Robin Ward reflects on Anglican responsibility in relation to birth control and civil partnerships

‘Thinking it over at home a bishop might have said, “I am going to vote against birth control,” and his wife would have said, “Don’t be a fool, John.”’ Percy Dearmer’s lapidary analysis of why the Lambeth Conference of 1930 decided to approve artificial methods of contraception reminds us of the significant alternative Magisterium in Anglicanism.

It is worth recalling however, that the decision of 1930 was not necessarily the theological volte-face which the verdict of Pius XI in his Encyclical Casti Connubii of the same year assumed: ‘Certain persons have openly withdrawn from the Christian doctrine as it has been transmitted from the beginning and always faithfully kept.’

Abp Randall Davidson was said to have indicated by the agitation of his eye-brows dissatisfaction with the emphatic tone of the 1920 Lambeth Conference Resolution on Birth Control, and Kenneth Kirk wrote in Conscience and its Problems in 1927, an Anglican has good reason to doubt whether the universal condemnation of “birth-control” in the Roman communion is paralleled by as absolute an obligation in the Church of England.’

Although Anglo-Catholic confessors and moral theologians continued to take a strict line until the Fifties, it was the Lambeth Conference of 1958 which radically departed from what had been the received tradition.
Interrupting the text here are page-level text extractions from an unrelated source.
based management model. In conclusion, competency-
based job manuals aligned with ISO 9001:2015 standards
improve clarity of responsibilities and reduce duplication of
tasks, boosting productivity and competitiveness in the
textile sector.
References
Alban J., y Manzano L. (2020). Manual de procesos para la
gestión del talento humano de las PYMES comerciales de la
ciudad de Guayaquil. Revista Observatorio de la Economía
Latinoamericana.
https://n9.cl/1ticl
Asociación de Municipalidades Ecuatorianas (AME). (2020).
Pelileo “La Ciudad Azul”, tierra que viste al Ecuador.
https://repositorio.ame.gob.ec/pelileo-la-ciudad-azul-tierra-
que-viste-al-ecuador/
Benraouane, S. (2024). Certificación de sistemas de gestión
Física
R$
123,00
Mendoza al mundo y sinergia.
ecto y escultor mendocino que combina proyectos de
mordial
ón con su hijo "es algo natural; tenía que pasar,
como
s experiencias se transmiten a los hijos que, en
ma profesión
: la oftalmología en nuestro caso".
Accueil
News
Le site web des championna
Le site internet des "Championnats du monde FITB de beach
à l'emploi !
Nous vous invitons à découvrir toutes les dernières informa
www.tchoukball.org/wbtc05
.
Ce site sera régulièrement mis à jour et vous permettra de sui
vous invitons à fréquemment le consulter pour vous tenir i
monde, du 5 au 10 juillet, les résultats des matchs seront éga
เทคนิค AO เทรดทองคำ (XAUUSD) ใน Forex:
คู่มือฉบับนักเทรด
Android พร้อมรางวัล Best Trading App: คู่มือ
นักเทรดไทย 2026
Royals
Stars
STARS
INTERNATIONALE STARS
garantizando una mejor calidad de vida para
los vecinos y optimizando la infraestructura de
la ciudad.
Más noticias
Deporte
The Conference report on The Family in Contemporary Society declared that those who ‘carelessly and improvidently bring children into the world trusting in an unknown future or a generous society to care for them, need to make a rigorous examination of their lack of concern for their children and for the society of which they are a part.’ The choice of method to bring about this duty of limitation is described as matters of clinical and aesthetic choice.’

This judgement has been reflected in the revision of the marriage services of the Church of England, in which the traditional Augustinian hierarchy of its benefits, in which the gift of children comes first, is abandoned in favour of a hierarchy which emphasizes the more subjective benefits and ranks the ‘unitive’ character of the marriage act above the procreative.

Once marriage has been re-defined as a union in which ‘comfort and help’ constitute its first end, in which sexual intercourse is primarily a means of ‘delight’ and ‘joyful commitment,’ and in which children if they are born at all come last in the order of priorities, then it becomes difficult to see why the traditional moral teaching of Christianity about the indissoluble character of the union, or indeed the necessity of the spouses to be of a different sex need obtain.

Perhaps the bishops who are complaining now about how much civil partnerships have been made to resemble marriage should consider how responsible the Anglican Communion is for making marriage look so much like a civil partnership fifty years ago.